An international seminar about “Today's and tomorrow's unions! Developing digital skills in trade unions after facing the effects of COVID-19”, organized by CNS "Cartel Alfa" / F.N.CORESI (Confederaţia Naţională Sindicală "Cartel Alfa" / Fundaţia Naţională CORESI) in partnership with EZA and with the financial support of the European Union, took place between 20 and 23 September 2021 in Bucharest. The seminar was held in hybrid format, with 47 participants in person (including the project team) and 3 guests participating to the debates online.
The agenda was followed according to the scheduled program and, based on the participants’ feedback and questionnaires, the organization of the event was very satisfactory, while the content of the presentations and debates were found meaningful and inspiring for their activity and organisational projects.
The topic of the seminar was considered particularly timely, as the period of the pandemic brought many changes and challenges both on the labour market and as regards the activities of worker organisations. It accelerated transformation and the need to adapt rapidly to the digitalisation of activities and interactions.
The agenda focused the debates on a range of topics related to the theme of the seminar: How can social dialogue be strenghened, how can unions be ready for negociation and recruit new members, while services to members diversified, how can unions be actively engajed in the shaping of recovery plans and how best to share and extend best practices?
- The effects of the pandemic on the labour market. Here the discussion focused on the recent developments on the labour market, the proliferation of partially-undeclared work and the means to tackle this phenomenon. The pandemic accelerated the change of legislation, in order to protect workers and businesses in the context of the sanitary measures, but at the same time, creating certain problems with provisions that were unfavorable to workers (such as the automativ renewal of collective agreements during the period of sanitary restrictions that eventually turned into blocking collective bargaining), bringing along possible new forms of worker exploatation. The phenomenon of remote work that has an unprecedented development poses new problems and the frutiful debates with the representative la the Labour Inspection suggested new avenues for cooperation in addressing them
- The role of digitalization in trade unions’ activity. The participants stressed the need for unions to find new ways of communication that keep them relevant and close to members. A broad array of digital strategies and tools were presented (from the old webside to innovative applications and feedback measurement tools) that can be successfully used to facilitate union work and strenghen workers’ organisations. Well used, digitalisation offers the means for unions to stay relevant and representative both for their own members and have o role in influencing public policy.
- Adapting trade unions to the pandemic context. Union work, a social activity that unites and supports people remains a chalenge during these times of crisis. Great difficulties were felt in the sudden need for digitalisation of processes, especially by those unions that relied most of their activities on the traditional way of interaction with members. One conclusion that surficed from the panel is that unions that had started the digitalisation process way before the pandemic were much better equipped to face the challenges brought by the sanitary crisis, even increasing membership during the pandemic and increasing their role and relevance in the crisis.

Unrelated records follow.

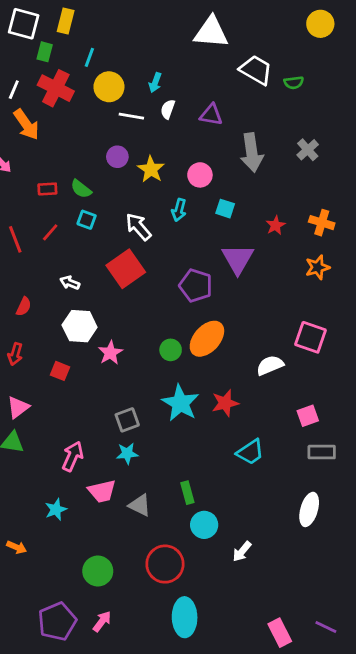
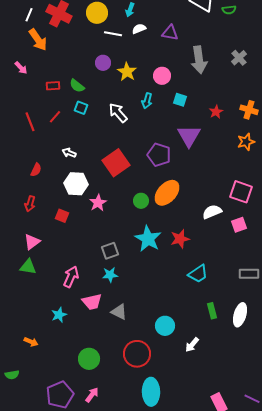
white semicircle: (168, 109) -> (139, 29), turned 48
red square: (126, 269) -> (116, 163), moved
pink square: (308, 416) -> (239, 225), moved
green rectangle: (187, 493) -> (212, 311), moved

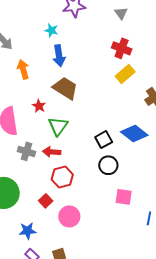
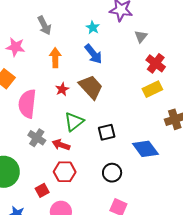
gray triangle: (121, 13) -> (141, 37), moved
blue arrow: (59, 56) -> (93, 54), turned -45
red star: (39, 106) -> (62, 89), moved
black square: (104, 140) -> (107, 132), moved

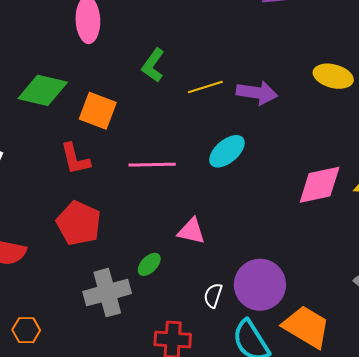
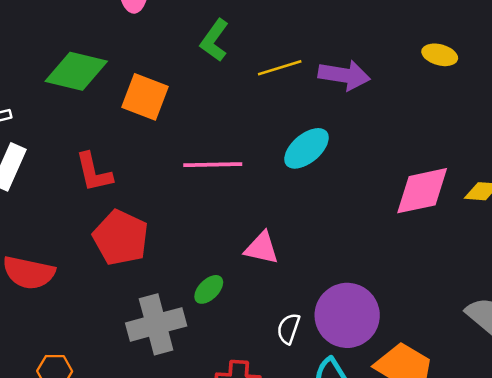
yellow ellipse: (333, 76) -> (440, 55), size x0.7
red L-shape: (75, 159) -> (94, 172), moved

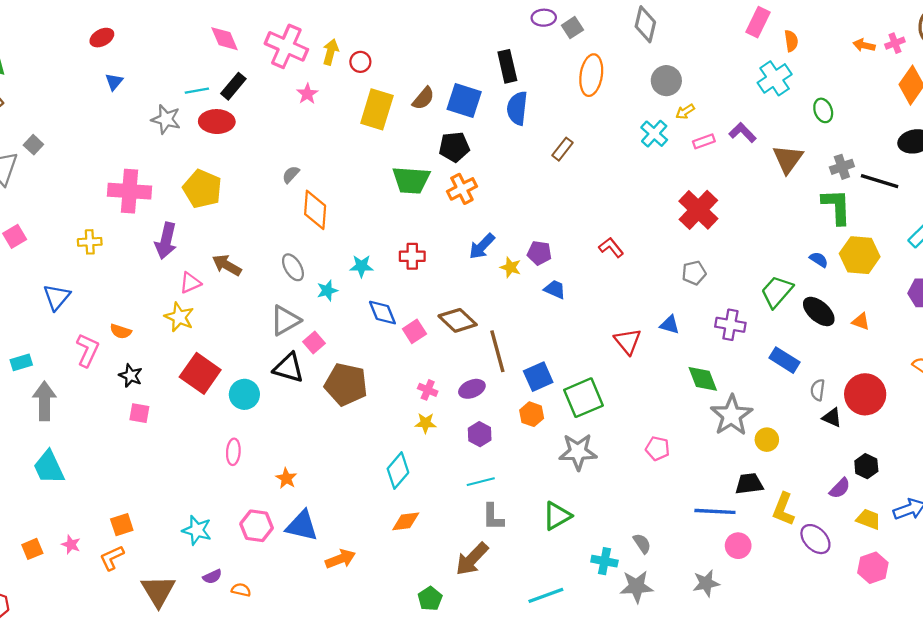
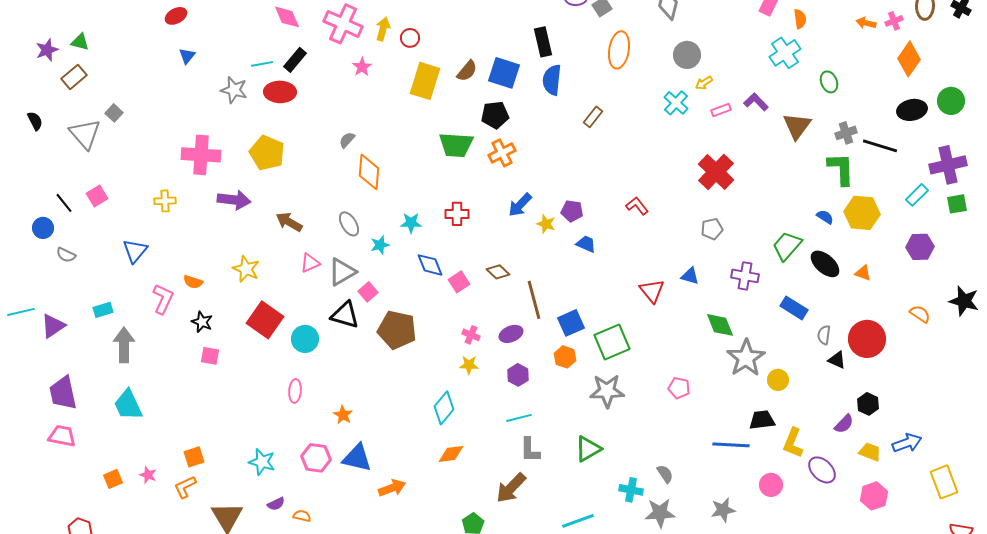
purple arrow: (166, 241) -> (234, 200), turned -96
pink triangle: (190, 283) -> (310, 263), moved
brown diamond: (458, 320) -> (498, 272), size x0.7
pink circle: (738, 546) -> (771, 485), moved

- Development directions for trade unions and employers' organizations. The question of building trust between social parters was central to the discussion, and the need to exercise dialogue in order to effectively approach the great challenges that next decades will bring to the labour markets, where social partners, workers’s and employers organizations alike, need to have an active role and contribution. To this end, employers’ organization embarked on a broad project in order to clarify the authenticity of the representativity of various entities engaged in social dialogue processes and digitalization is a key instrument for this purpose.
- Strategies and models for recruiting new members. However, it was pointed out that recruiting members (a constant preocupation and effort of unions everywhere) should not be an end in itself, with the sole purpose of increasing financial resources for the trade union, but should not be separated from the broad goal of unions, i.e. building collective power to improve the working conditions of its members and, trough negotioation, to get a fairer share of the wealth generated.
- Diversification of trade union services in the context of new challenges on the labour market. The presentation and comments on this panel lead to a lively debate on the role of providing services to members as a core part of the union activity or as a complement to main activity of the union, which is improving the lives and working conditions of its members. It was broadly agreed that, although the provision of services is a great instrument in recrouting and maintaining membership, it should not obscure the main purpose of unions: stiving for social justice through negociation and collective action.
The round-up for the conclusions of the three days of exchanges of ideas and best practices lead to a few points and directions for action that the participants agreed upon:
- Digitalisation must be part of a long-term organisational strategy;
- The need to strengthen cooperation with the Labour Inspectorate and other relevant institutions in order to tackle the new challenges on the labour market brought by digitalisation;
- Building trust is essential for a successful social dialogue and digitalisation of processes can help and facilitate achieving this goal;
- Recruiting members should not be an end in itself but just a part of the strategy to build collective power;
- Providing services must remain a complement to union activity. Concentrating on providing services to members should not obscure the real goal of unions, i.e. improving working conditions.